Zu einem schweren Verkehrsunfall kam es am Freitag kurz nach 10.30 Uhr zwischen Mitwitz und Kaltenbrunn. Ein 39-Jähriger befuhr mit seinem Linienbus die Staatsstraße von Mitwitz kommend und wollte auf Höhe von Neubau links abbiegen. Dazu musste er bis fast zum Stillstand abbremsen. Aus ungeklärter Ursache prallte ein dahinter fahrender 45-jähriger Fahrer eines Milchtanklastzugs frontal in den Bus. Durch den Aufprall wurde der Fahrer in seinem Führerhaus eingeklemmt und konnte erst nach etwa 90 Minuten durch die Einsatzkräfte geborgen werden. Die Bergung des Verunglückten gestaltete sich schwierig. Zwei Rettungsspreizer mussten eingesetzt werden, um ihn aus dem stark zerstörten Führerhaus zu holen. Und zuvor musste der Bus weggezogen werden. Da die Zugkraft eines Feuerwehrautos nicht reichte, kam der Traktor eines in der Nähe wohnenden Feuerwehrmannes zum Einsatz. Der Lkw-Fahrer ist schwer verletzt, er erlitt unter anderem starke Quetschungen im Bein- und Beckenbereich. Nach der Erstversorgung im Lkw wurde er mit einem Rettungshelikopter ins Klinikum Kulmbach gebracht.
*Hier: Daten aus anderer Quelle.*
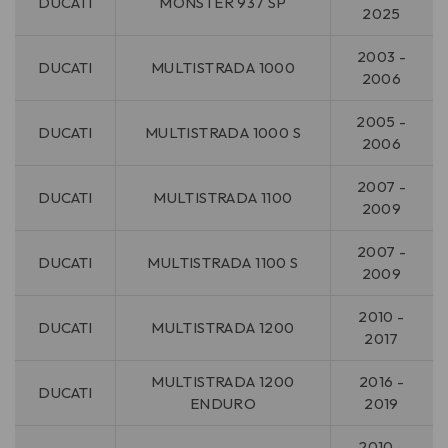
DUCATI
MONSTER 937 SP
2025
2003 -
DUCATI
MULTISTRADA 1000
2006
2005 -
DUCATI
MULTISTRADA 1000 S
2006
2007 -
DUCATI
MULTISTRADA 1100
2009
2007 -
DUCATI
MULTISTRADA 1100 S
2009
2010 -
DUCATI
MULTISTRADA 1200
2017
MULTISTRADA 1200
2016 -
DUCATI
ENDURO
2019
2010 -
Der Fahrer des Linienbusses und der einzige Fahrgast wurden durch den Aufprall nur leicht verletzt, mussten sich jedoch in ärztliche Behandlung begeben. Beide wurden im Rettungswagen des BRK versorgt.

Durch den heftigen Aufprall wurde das Führerhaus des Lkw komplett zerstört. Auch das Heck des Linienbusses wurde stark in Mitleidenschaft gezogen. Der Schaden wird auf insgesamt etwa 220 000 Euro geschätzt. Für beide Fahrzeuge wurde ein Abschleppunternehmen zur Bergung beauftragt. Insgesamt waren etwa 50 Feuerwehrleute aus Mitwitz, Kaltenbrunn, Stockheim, Haig und Burggrub im Einsatz. Dazu kamen sechs Polizisten der Inspektion Kronach und vier Kräfte der Verkehrspolizei Coburg. Außerdem waren das THW Kronach und das BRK vor Ort.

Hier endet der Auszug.